Figure 2 Overall and subgroup analyses for low or moderate consumption versus nondrinkers with pooled ORs of developing HCC.
High consumption versus nondrinker
As can be seen in Figure 3, the overall pooled OR for high consumption decreased to 0.21 (95% CI =0.18–0.25) and significance was observed. Among other populations, the pooled OR of subjects with high coffee consumption was 0.65 (95% CI =0.56–0.73) compared to the nondrinker. The corresponding OR of five Asian studies was 0.13 (95% CI =0.09–0.17). It must be pointed out that the study conducted by Leung et al23 has no data on the high coffee consumption; therefore, this study has not been included in this section of meta-analysis. Due to the heterogeneity observed, random effect model was also employed in this estimation.

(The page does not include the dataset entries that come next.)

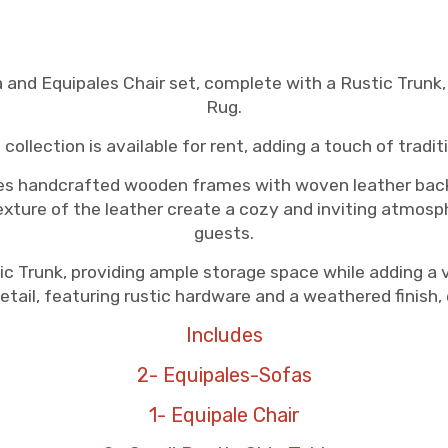
a and Equipales Chair set, complete with a Rustic Trunk
Rug.
 collection is available for rent, adding a touch of trad
res handcrafted wooden frames with woven leather back
xture of the leather create a cozy and inviting atmosph
guests.
c Trunk, providing ample storage space while adding a v
etail, featuring rustic hardware and a weathered finish, 
Includes
2- Equipales-Sofas
1- Equipale Chair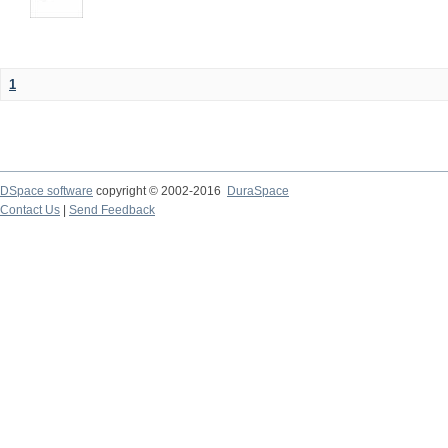
1
DSpace software
copyright © 2002-2016
DuraSpace
Contact Us
|
Send Feedback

Figure 3 Overall and subgroup analyses for high consumption versus nondrinkers with pooled ORs of developing HCC.
We used funnel plot to evaluate the publication bias in this meta-analysis. And the shape of funnel plot suggested an approximate symmetry result. In addition, the P-values calculated by Egger’s test were >0.05, serving as the statistical evidence for the funnel plot. Therefore, we can assume that the publication bias was not obvious in our meta-analysis.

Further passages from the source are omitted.